Crimson-1’s main goal is to assess how efficiently MarzAA controls bleeds compared with prior standard therapies in a similar number of bleeding episodes. A standard four-point assessment scale will be used for this purpose.
“We plan to enroll the first patient before year end, however that date is dependent on the readiness of our trial sites and improvements in the current effects of COVID-19 on clinical trial execution,” Usman said. “At present, manufacturing and drug supply are unaffected for our clinical trials.”
MarzAA is a man-made version of the clotting factor VIIa (FVIIa), designed to prevent acute bleeds in people with hemophilia with inhibitors. These patients produce antibodies that wrongly target their treatments, making it more difficult to stop bleeding episodes.
The trial included 12 patients who received daily MarzAA via subcutaneous injections for 50 days. Before entering the trial, patients were experiencing about 20 bleeding episodes per year, and about 12% of their days were troubled by bleeding events.
But during the treatment period, yearly bleeds dropped to 1.6, and the proportion of days with bleeding was only 0.8%.

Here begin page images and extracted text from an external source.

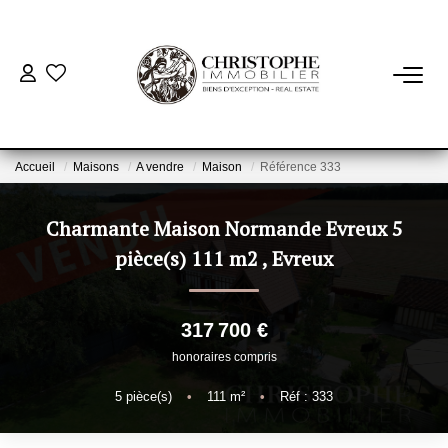
ACHETER
BIENS VENDUS
Accueil
Maisons
A vendre
Maison
Référence 333
VENDRE
Charmante Maison Normande Evreux 5
pièce(s) 111 m2
,
Evreux
NOTRE AGENCE
317 700 €
Qui Sommes-Nous
honoraires compris
Notre Équipe
Nous Rejoindre
5
pièce(s)
•
111
m²
•
Réf : 333
Nos Actualités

The treatment was safe and well tolerated, with only two patients experiencing reactions at the injection site — corresponding to six of a total of 517 injections. One patient died due to untreated high blood pressure, but this was deemed unrelated to MarzAA. Notably, no inhibitors were detected.
Recent studies have suggested that MarzAA can not only prevent bleeds in hemophilia patients, but also treat acute bleeding episodes when they happen.
In mouse models of hemophilia A, subcutaneous injections of MarzAA significantly reduced traumatic bleeds with a comparable efficacy of NovoSeven (recombinant FVIIa, by Novo Nordisk), another engineered form of FVIIa approved for treatment and short-term prevention of bleedings.
An additional study also suggested that MarzAA may safely be used to treat breakthrough bleeds in people on preventive treatment with Genentech‘s Hemlibra (emicizumab). It also provides a more convenient method for treating bleeds, since current treatments used in combination with Hemlibra require intravenous (into-the-vein) injections.